Roma, 6 agosto 2021 - "Non si può parlare di terrorismo" per l'attacco di domenica scorsa al sistema informatico della Regione Lazio. A dirlo Corrado Giustozzi, esperto di sicurezza cibernetica, membro del direttivo di Clusit. "Un attacco del genere può avere tre motivazioni: criminale, pura estorsione in cerca di soldi, sabotaggio a fini ideologici e motivazione terroristica. Quest'ultima è da escludere, non si è terrorizzato nessuno, c'è sicuramente tanta gente innervosita e disagi ma non c'è terrore. Poi non ci sono state rivendicazioni in questo senso". "Anche la motivazione dell'attacco ideologico è del tutto campata in aria - prosegue - La motivazione in questo caso è quella normale purtroppo, perché sono anni che fenomeni del genere accadono e colpiscono soggetti deboli ed è la richiesta di riscatto: ti rapisco un bene cui tieni e te lo restituisco solo in cambio di soldi".

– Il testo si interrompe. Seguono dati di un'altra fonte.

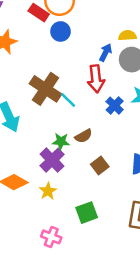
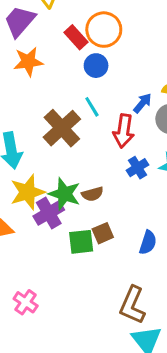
cyan line: (68, 100) -> (92, 107), moved
green star: (61, 142) -> (65, 194), size x1.5
yellow star: (48, 191) -> (27, 192), moved, size x1.6
green square: (87, 213) -> (81, 242), moved

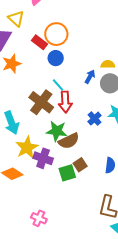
red arrow: (124, 131) -> (65, 102), moved
green star: (65, 194) -> (57, 131), moved
brown semicircle: (92, 194) -> (69, 141), size x1.5
purple cross: (49, 213) -> (43, 158), turned -30

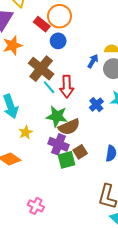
cyan line: (58, 85) -> (49, 87), moved
brown cross: (41, 102) -> (41, 69), moved
yellow star: (27, 147) -> (26, 132), size x0.6
purple cross: (43, 158) -> (59, 144), moved

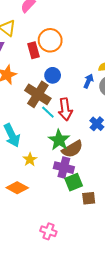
red rectangle: (42, 24) -> (33, 50), turned 42
blue circle: (58, 41) -> (53, 75), moved
green star: (57, 116) -> (59, 140), turned 30
brown square: (80, 152) -> (89, 198), moved, turned 32

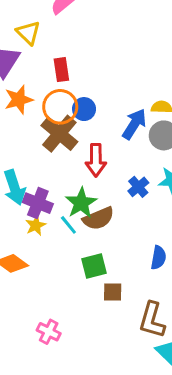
orange circle: (50, 40) -> (60, 107), moved
blue arrow: (88, 81) -> (134, 124), size x1.5
cyan line: (48, 112) -> (68, 225), moved
purple cross: (64, 168) -> (38, 203), moved

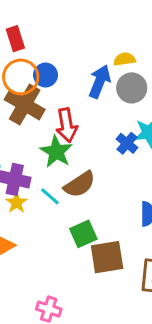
blue cross: (138, 187) -> (127, 143), moved
green star: (81, 203) -> (56, 152), moved
brown square: (113, 292) -> (107, 257), size x1.6

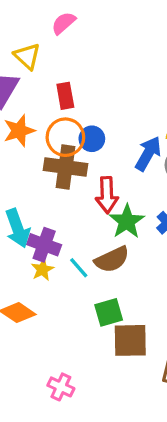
brown cross: (25, 105) -> (65, 167), turned -30
green star: (56, 152) -> (127, 221), moved

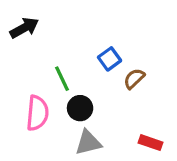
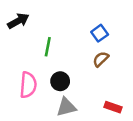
blue square: (110, 59) -> (100, 33), moved
green line: (62, 79) -> (48, 47), moved, turned 36

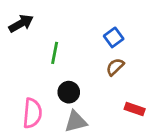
pink semicircle: (28, 85) -> (32, 113), moved
red rectangle: (113, 107) -> (135, 109), moved

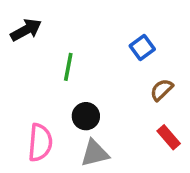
brown semicircle: (115, 67) -> (162, 90), moved
red rectangle: (135, 109) -> (169, 137), turned 30

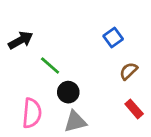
black arrow: (26, 30) -> (21, 40), moved
green line: (68, 67) -> (50, 65), moved, turned -60

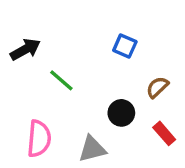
blue square: (113, 37) -> (125, 46), moved, turned -30
black circle: (68, 92) -> (121, 113), moved

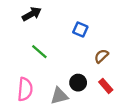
black arrow: (25, 49) -> (32, 14), moved
black circle: (121, 113) -> (78, 83), moved

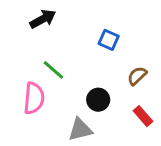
black circle: (78, 83) -> (98, 100), moved
pink semicircle: (25, 89) -> (34, 98), moved

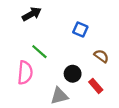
brown semicircle: (137, 76) -> (101, 56), turned 80
red rectangle: (143, 116) -> (96, 86), moved

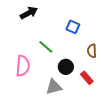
green line: (39, 52) -> (46, 47), moved
brown semicircle: (101, 56) -> (92, 51), turned -128

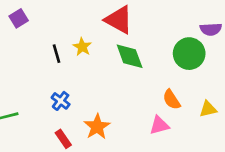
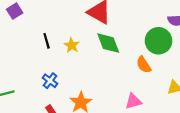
yellow star: (82, 47) -> (72, 45), moved
orange semicircle: (172, 100) -> (144, 65), moved

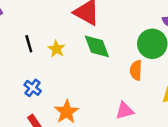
orange semicircle: (144, 65) -> (136, 70), turned 36

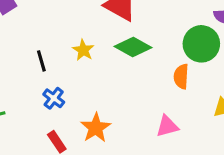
black line: (29, 44) -> (41, 61), moved
green diamond: (97, 46) -> (133, 47), turned -40

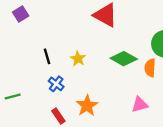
green diamond: (133, 47) -> (124, 59), moved
yellow star: (83, 50) -> (78, 59), moved

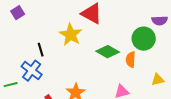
yellow star: (78, 59) -> (71, 35), moved, size x1.6
blue cross: (56, 84) -> (32, 71), moved, size x1.5

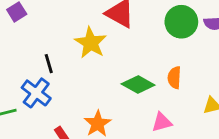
green circle: (144, 39) -> (181, 22), moved
green diamond: (108, 52) -> (138, 85), moved

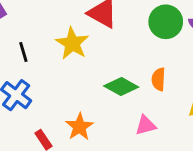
black line: (49, 64) -> (23, 52), moved

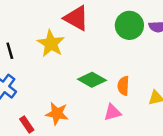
orange semicircle: (159, 79) -> (123, 86), moved
orange star: (79, 127) -> (57, 114), turned -30

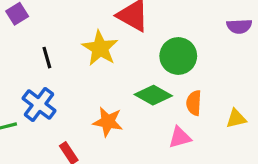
green circle: (129, 25) -> (178, 56), moved
orange star: (57, 114) -> (108, 122), moved

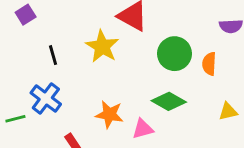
green diamond: (153, 95) -> (169, 101), moved
orange semicircle: (194, 103) -> (209, 64), moved
pink triangle: (180, 137) -> (143, 129), moved

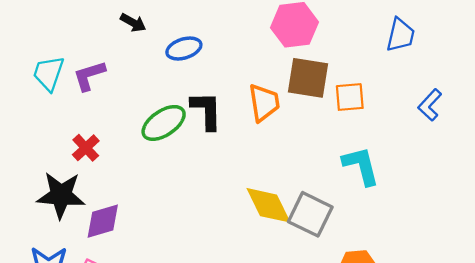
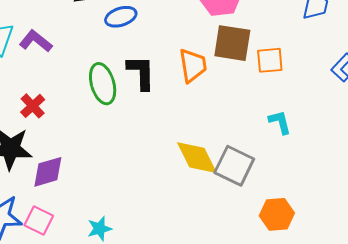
purple L-shape: (89, 76) -> (36, 41), turned 56
green ellipse: (164, 123) -> (103, 84), turned -72
cyan L-shape: (361, 166) -> (280, 122), size x0.7

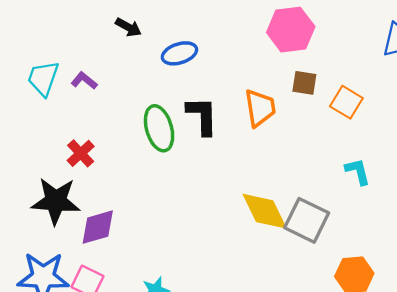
purple L-shape: (36, 41) -> (84, 81), size x0.7
brown square: (232, 43) -> (304, 83), size x0.6
orange square: (270, 60) -> (346, 102), turned 36

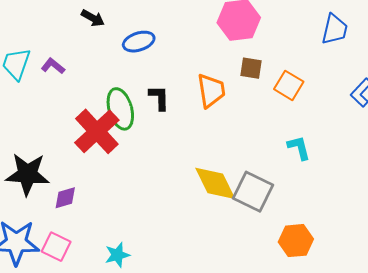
black L-shape: (202, 116) -> (159, 98), size x0.7
red cross: (81, 153) -> (97, 131), moved, size x1.8
purple diamond: (98, 227) -> (65, 198), size x0.7

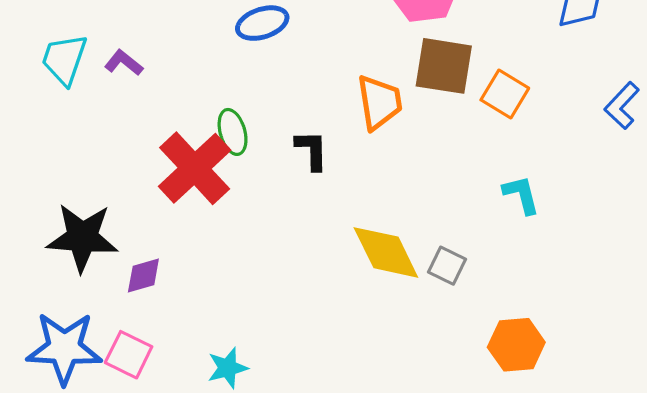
brown square: (251, 68) -> (444, 66), size x1.6
black L-shape: (159, 98) -> (312, 150), moved
green ellipse: (120, 109) -> (233, 132), size x0.7
gray square: (253, 192) -> (447, 266), size x0.6

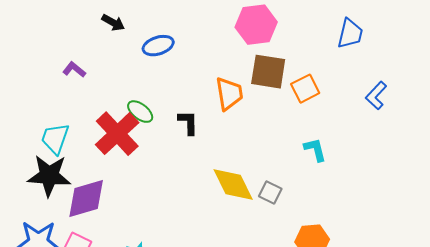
cyan trapezoid: (64, 59) -> (55, 139), moved
orange square: (505, 94) -> (305, 89), turned 32
green ellipse: (233, 132) -> (140, 112), turned -36
purple diamond: (143, 275) -> (86, 199), size x1.8

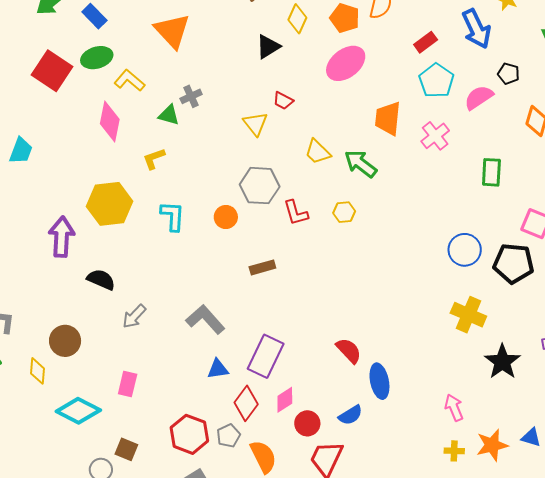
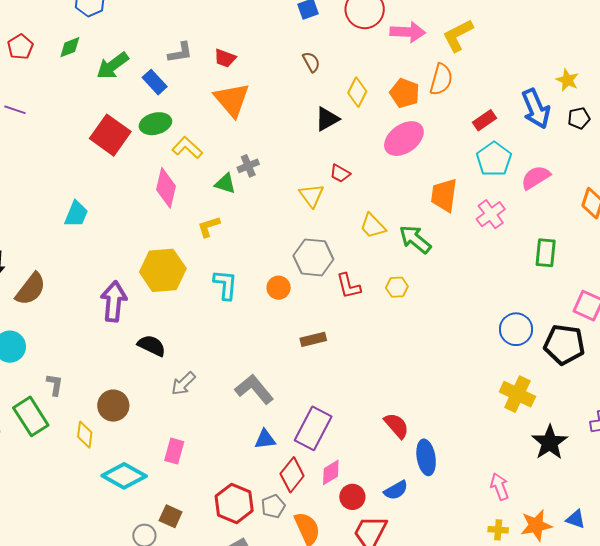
black pentagon: (509, 74) -> (579, 118), moved, turned -30

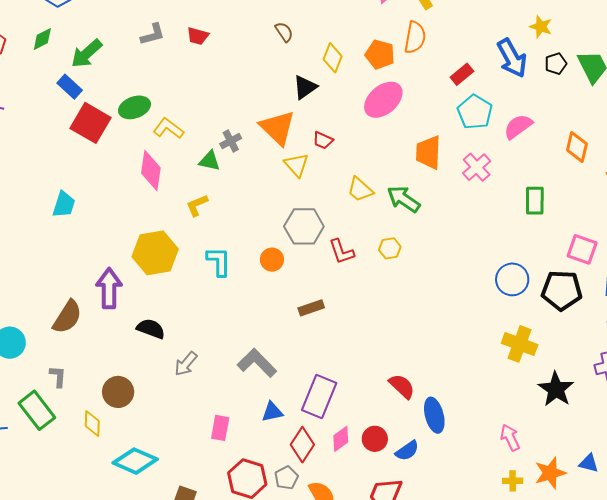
blue rectangle: (155, 82) -> (70, 87), moved
orange triangle: (232, 100) -> (278, 128), moved
brown semicircle: (31, 289) -> (67, 317), moved
pink rectangle: (174, 451) -> (220, 428), moved
red circle: (352, 497) -> (375, 439), moved

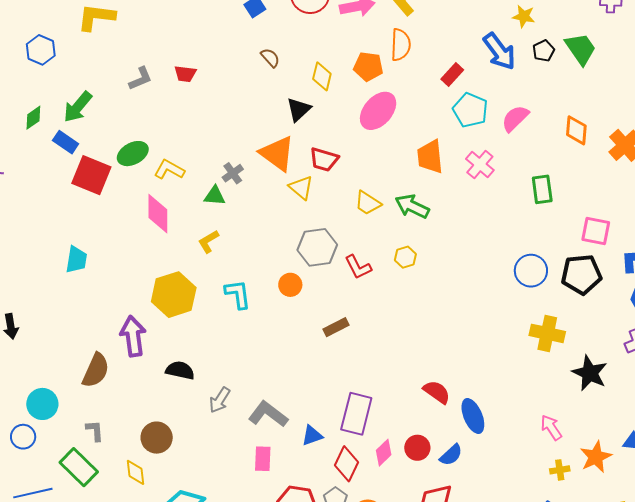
green diamond: (42, 39) -> (33, 118), moved
red trapezoid: (323, 140) -> (324, 160), size x1.4
gray L-shape: (257, 363) -> (268, 414), moved

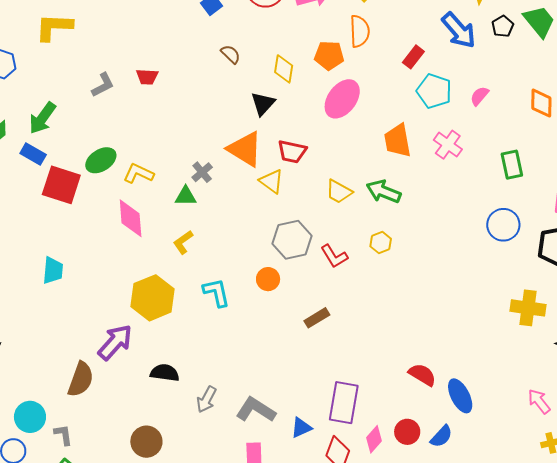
pink semicircle: (515, 118) -> (479, 96), size x0.7
blue circle: (531, 271) -> (503, 225), moved
purple arrow: (133, 336) -> (115, 342), turned 54
gray L-shape: (95, 431) -> (63, 435), moved

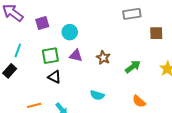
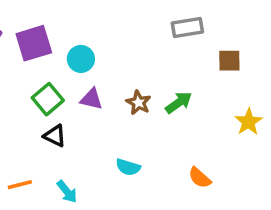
purple square: (42, 23) -> (34, 43), size x1.5
green square: (50, 56) -> (48, 99), turned -30
green arrow: (133, 67) -> (179, 103), moved

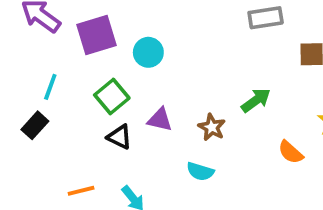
purple triangle: (91, 99) -> (160, 120), moved
brown star: (139, 103) -> (212, 127), moved
orange semicircle: (200, 178) -> (291, 152), moved

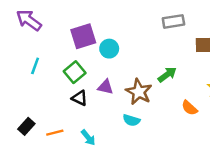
purple square: (96, 35) -> (83, 36), moved
cyan circle: (148, 52) -> (109, 49), moved
black rectangle: (35, 125) -> (26, 126), moved
brown star: (212, 127) -> (139, 92), size x1.5

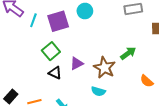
cyan circle: (109, 49) -> (85, 11), moved
cyan line: (35, 66) -> (33, 20), moved
purple triangle: (105, 87) -> (77, 63), turned -40

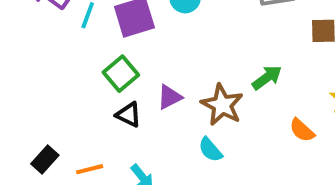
cyan semicircle: (98, 91) -> (210, 150), turned 32

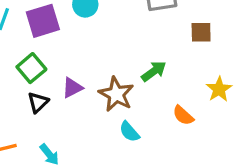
black triangle: (129, 115) -> (38, 102), turned 50
cyan semicircle: (210, 150) -> (129, 132), moved

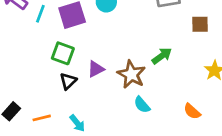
green square: (31, 68) -> (63, 53), turned -30
orange semicircle: (183, 115) -> (192, 111), moved

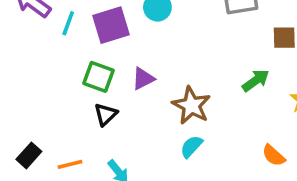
green arrow: (162, 56) -> (256, 80), moved
purple triangle: (96, 69) -> (143, 79), moved
cyan semicircle: (142, 105) -> (191, 147), moved, turned 84

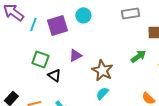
green square: (99, 77) -> (40, 59), moved
black triangle: (106, 114) -> (54, 75), turned -40

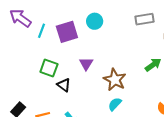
purple triangle: (75, 55) -> (86, 64), turned -32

Sentito per tre ore dipendente della Regione
É stato sentito per tre ore come persona informata sui fatti il dipendente della Regione Lazio di Frosinone intestatario dell'account 'bucato' dagli hacker che hanno attaccato il Centro di elaborazione dati regionale. A svolgere l'atto istruttorio negli uffici della Questura di Frosinone sono stati gli agenti del Cnaipic (Centro Nazionale Anticrimine Informatico per la Protezione delle Infrastrutture Critiche) della Polizia Postale che indagano sull'offensiva coordinati dalla procura di Roma.
Domani scade il countdown
Sta per terminare il conto alla rovescia di 72 ore che scadrebbe nel pomeriggio di domani, sabato 7 agosto. Un tempo che, secondo gli hacker, dovrebbe servire per avviare una trattativa. Tre gli scenari possibili secondo gli esperti: "Nel primo caso, non succede niente. Nel secondo, troveremo tutto pubblicato nel dark web, tutti i dati, e allora sarà impossibile controllarli. Nel terzo gli attaccanti spariscono e tutto tornerà come prima". Intanto vanno avanti gli accertamenti che la Polizia Postale sta svolgendo in collaborazione con l'Europol e l'Fbi e che mirano a chiarire l'origine e a verificare eventuali similitudini con attacchi con ransomware cryptolocker avvenuti in Italia e anche all'estero, come quello a un oleodotto americano a maggio scorso. Sull'offensiva indagano i pm del pool reati informatici e dell'antiterrorismo coordinati dal procuratore capo Michele Prestipino e dal procuratore aggiunto Angelantonio Racanelli. Nel fascicolo, contro ignoti, i reati ipotizzati sono quelli di accesso abusivo a sistema informatico, tentata estorsione e danneggiamento di sistema informatici, con l'aggravante delle finalità di terrorismo. Nella giornata di ieri sono stati estratti 'aggirando' il ransomware i dischi di backup dai server rimasti bloccati dopo l'attacco hacker e non sarebbero compressi.